I think that either you or Justin have misunderstood what Eliezer meant by the status-regulation emotion. Of course if a rando starts bossing me, I will get angry. Being commanded by someone is a thing that even most autists would resent. This could hardly surprise anyone.

But people get angry over "inappropriate" things that are nothing like that. Imagine a situation like this:

Someone writes a book of fiction. The book sells many copies. Many readers fall in love with the book, and then say this is the best thing they have read in years.
The author is young. This is the first book he wrote. He never published anything before; not even a short story. His name is completely unknown to literary critics. He never studied literature. He never attended a writing workshop. He is just some random guy. He never asked anyone (e.g. a high-school teacher) whether it is okay for him to write a book. He never asked anyone whether the book is good enough to be published. He just wrote the book, and then used some publishing service.
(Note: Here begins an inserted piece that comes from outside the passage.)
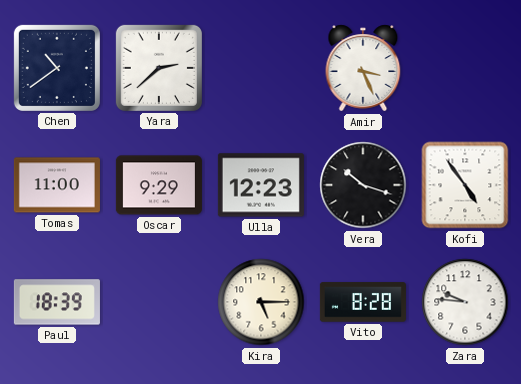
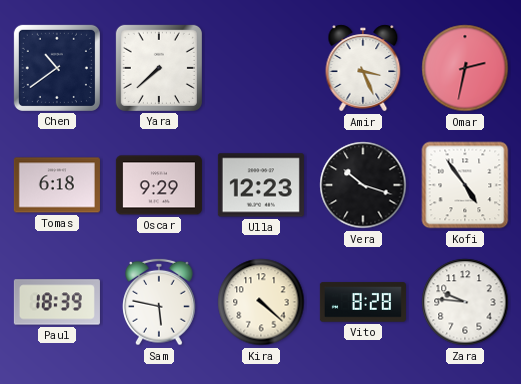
Yara: 2:38 -> 7:38
Omar: none -> 2:32
Tomas: 11:00 -> 6:18
Sam: none -> 5:47
Kira: 5:15 -> 4:22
For some people, such as me (and, I assume, Eliezer), there is absolutely no issue with this. So, the guy succeeded to write a great book -- good for him! The prior probability of someone accomplishing this feat successfully is low -- but he did it, we already have the evidence of success, so the usual predictors (opinions of the high-school teachers, literary critics, and publishers; effort spent; previous experience) became irrelevant now. Looking forward to read another book! Nothing more to say about this, except perhaps ask him for some writing advice.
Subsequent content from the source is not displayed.